Newly Acquired Glen E. Friedman Photographs Capture the Searing Energy of the Nascent Hardcore and Skateboarding Scenes

Dena Beard

 

The photographs of Glen E. Friedman encapsulate the blistering tension and improvisation of the late 1970s and early 1980s California underground scene. Arising from very specific circumstances—drought, financial crisis, the invention of synthetic skateboard wheels—early Dogtown skateboarder Tony Alva, punk impresario Jello Biafra, and photographer Friedman were conduits for a zeitgeist of do-it-yourself rebellions. Their raw aesthetic, now ubiquitous in mainstream culture, was then novel, a decisive assault on the conservative riptide that they found in everything from organized sports to New Wave music. Friedman approached the scene with the ethos of an embedded war photographer channeling the smoldering humanism of John Cassavetes. The images both document and embody the gritty, sneering vitality of a subcultural renaissance.

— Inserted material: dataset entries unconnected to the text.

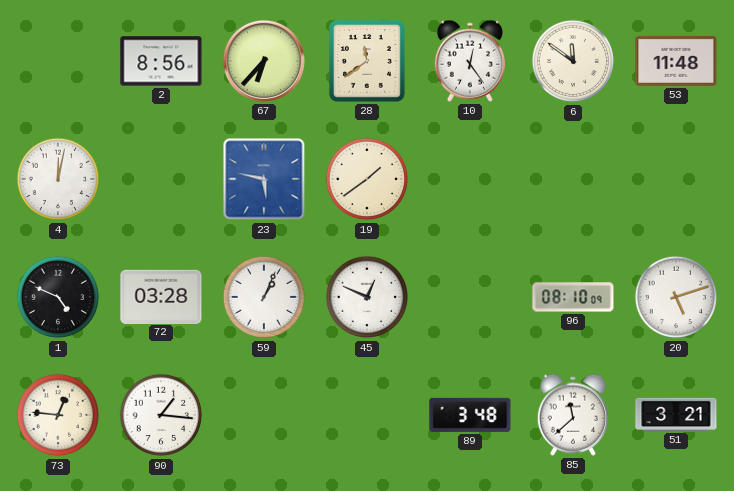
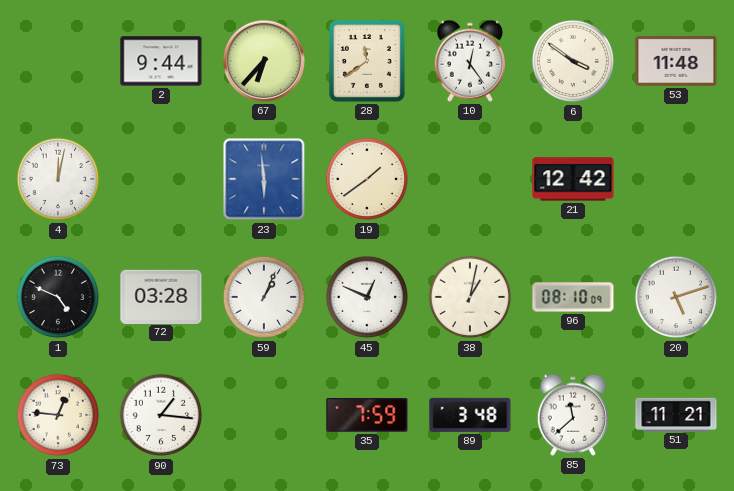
2: 8:56 -> 9:44
6: 11:51 -> 3:51
23: 5:47 -> 5:59
21: none -> 12:42
38: none -> 1:02
35: none -> 7:59
51: 3:21 -> 11:21
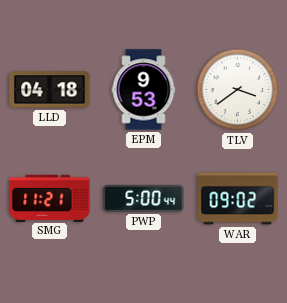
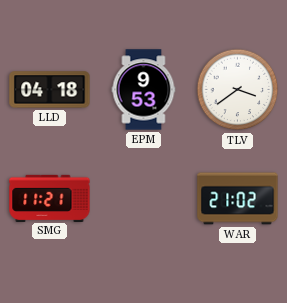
PWP: 5:00 -> none
WAR: 09:02 -> 21:02
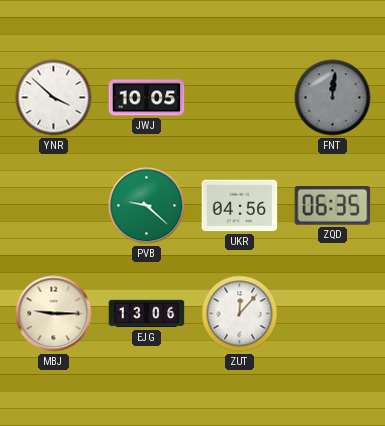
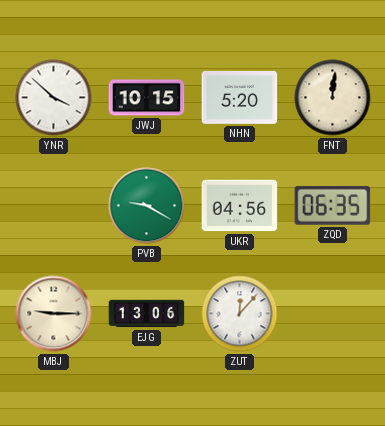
JWJ: 10:05 -> 10:15
NHN: none -> 5:20
FNT dial: grey -> cream
PVB: 9:22 -> 9:20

BAM/PFA is pleased to announce that we have recently acquired six Glen E. Friedman photographs through the generosity of The Buddy Taub Foundation, including the 1977 Tony Alva and at the Original Dogbowl and Jello Biafra, Dead Kennedys, L.A., July 1982. Since 2007, The Buddy Taub Foundation has enabled BAM/PFA to purchase exemplary works by Lothar Baumgarten, Sarah Charlesworth, Dan Flavin, Avery Preesman, Paul Sharits, Miller Updegraff, Ned Vena, and Lawrence Weiner.

Above: Glen E. Friedman: Jello Biafra, Dead Kennedys, LA, July 1982, 1982; black and white photograph; 30 x 40 in.; purchase made possible through a gift of The Buddy Taub Foundation, Dennis A. Roach and Jill Roach, Directors.